WHAT THE EXERCISE ASKS. Can you quote, word for word, every line from the first line of the records below through the line containing "Comunión Dorada para Anna", and nothing else?

[Stored data entries]
>>>
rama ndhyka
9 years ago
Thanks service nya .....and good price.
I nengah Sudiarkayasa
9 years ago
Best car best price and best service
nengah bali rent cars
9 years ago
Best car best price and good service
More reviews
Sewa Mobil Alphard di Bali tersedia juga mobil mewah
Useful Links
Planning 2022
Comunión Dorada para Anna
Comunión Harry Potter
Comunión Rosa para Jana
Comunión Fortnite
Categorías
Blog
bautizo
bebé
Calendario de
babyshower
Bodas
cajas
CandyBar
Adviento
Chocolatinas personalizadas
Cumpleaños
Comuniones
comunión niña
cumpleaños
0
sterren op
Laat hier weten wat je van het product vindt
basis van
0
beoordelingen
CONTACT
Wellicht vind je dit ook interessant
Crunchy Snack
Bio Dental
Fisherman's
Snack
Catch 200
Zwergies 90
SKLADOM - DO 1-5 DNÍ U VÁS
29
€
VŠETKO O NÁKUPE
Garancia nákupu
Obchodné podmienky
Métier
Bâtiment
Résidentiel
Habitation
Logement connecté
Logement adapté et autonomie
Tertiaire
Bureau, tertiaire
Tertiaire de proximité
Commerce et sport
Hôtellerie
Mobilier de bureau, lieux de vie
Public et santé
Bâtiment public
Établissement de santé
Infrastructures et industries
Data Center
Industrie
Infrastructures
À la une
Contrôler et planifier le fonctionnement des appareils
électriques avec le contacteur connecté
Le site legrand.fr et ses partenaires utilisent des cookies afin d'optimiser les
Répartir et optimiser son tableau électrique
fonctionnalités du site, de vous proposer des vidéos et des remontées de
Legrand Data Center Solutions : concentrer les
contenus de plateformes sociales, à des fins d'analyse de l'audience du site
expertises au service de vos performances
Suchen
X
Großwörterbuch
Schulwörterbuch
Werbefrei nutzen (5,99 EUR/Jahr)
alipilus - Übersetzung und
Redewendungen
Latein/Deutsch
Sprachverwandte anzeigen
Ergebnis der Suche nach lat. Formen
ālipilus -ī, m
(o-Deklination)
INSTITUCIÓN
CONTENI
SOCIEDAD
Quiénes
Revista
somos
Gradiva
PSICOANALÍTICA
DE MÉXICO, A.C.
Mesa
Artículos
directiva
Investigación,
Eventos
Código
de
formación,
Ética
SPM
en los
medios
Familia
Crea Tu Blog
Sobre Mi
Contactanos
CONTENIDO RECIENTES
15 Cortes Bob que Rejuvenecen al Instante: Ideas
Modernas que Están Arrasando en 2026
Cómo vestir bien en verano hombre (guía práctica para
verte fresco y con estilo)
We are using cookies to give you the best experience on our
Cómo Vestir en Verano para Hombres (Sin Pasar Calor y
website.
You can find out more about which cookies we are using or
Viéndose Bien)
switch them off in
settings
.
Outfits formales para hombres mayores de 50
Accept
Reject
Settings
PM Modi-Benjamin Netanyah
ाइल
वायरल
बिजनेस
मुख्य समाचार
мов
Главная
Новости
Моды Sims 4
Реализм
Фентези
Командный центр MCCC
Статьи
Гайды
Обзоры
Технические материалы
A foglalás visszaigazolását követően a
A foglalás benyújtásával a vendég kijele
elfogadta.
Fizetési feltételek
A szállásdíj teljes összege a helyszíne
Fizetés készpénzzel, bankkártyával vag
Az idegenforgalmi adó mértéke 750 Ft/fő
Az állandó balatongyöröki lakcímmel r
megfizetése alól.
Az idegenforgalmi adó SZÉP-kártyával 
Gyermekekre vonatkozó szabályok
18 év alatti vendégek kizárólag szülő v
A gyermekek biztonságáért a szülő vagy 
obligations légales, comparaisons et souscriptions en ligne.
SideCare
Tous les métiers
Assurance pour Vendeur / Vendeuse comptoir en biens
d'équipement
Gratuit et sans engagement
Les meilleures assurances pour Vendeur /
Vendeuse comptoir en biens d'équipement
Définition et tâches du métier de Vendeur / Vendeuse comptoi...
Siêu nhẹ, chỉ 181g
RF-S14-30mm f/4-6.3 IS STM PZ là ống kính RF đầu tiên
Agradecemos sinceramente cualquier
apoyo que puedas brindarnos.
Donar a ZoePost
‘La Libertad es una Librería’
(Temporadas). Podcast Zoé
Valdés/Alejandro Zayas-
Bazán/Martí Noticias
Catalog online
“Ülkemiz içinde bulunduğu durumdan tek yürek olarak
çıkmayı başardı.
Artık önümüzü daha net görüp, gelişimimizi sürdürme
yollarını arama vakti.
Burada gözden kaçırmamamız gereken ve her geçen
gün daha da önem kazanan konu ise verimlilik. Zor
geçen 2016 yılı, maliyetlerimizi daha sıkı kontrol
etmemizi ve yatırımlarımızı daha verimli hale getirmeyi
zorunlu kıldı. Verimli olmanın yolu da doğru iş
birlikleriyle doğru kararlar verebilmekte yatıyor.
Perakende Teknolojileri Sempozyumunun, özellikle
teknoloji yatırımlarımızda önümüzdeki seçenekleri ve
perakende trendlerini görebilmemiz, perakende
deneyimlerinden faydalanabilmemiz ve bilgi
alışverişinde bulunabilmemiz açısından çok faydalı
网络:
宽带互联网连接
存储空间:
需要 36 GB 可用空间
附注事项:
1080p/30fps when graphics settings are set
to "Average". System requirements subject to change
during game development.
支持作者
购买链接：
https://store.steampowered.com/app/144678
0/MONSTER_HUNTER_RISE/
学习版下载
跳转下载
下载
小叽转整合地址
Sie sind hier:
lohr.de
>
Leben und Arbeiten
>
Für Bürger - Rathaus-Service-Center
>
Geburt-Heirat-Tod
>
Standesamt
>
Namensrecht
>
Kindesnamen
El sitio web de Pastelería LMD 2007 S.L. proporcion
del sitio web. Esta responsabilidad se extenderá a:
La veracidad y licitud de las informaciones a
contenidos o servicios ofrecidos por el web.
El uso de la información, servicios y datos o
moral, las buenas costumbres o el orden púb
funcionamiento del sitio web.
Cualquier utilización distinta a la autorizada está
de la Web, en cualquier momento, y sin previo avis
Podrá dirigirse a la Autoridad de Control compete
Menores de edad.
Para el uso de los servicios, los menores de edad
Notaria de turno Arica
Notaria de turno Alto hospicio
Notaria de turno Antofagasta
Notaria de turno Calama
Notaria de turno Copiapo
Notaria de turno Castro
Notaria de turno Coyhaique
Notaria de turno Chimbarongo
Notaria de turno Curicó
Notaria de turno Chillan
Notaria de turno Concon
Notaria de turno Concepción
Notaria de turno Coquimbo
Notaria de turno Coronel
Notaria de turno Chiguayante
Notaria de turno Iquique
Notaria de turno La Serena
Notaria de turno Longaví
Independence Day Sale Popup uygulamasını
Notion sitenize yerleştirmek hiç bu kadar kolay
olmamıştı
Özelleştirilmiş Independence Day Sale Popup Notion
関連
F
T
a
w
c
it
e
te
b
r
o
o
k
<<<
RESPONSE TO THE TASK.
rama ndhyka
9 years ago
Thanks service nya .....and good price.
I nengah Sudiarkayasa
9 years ago
Best car best price and best service
nengah bali rent cars
9 years ago
Best car best price and good service
More reviews
Sewa Mobil Alphard di Bali tersedia juga mobil mewah
Useful Links
Planning 2022
Comunión Dorada para Anna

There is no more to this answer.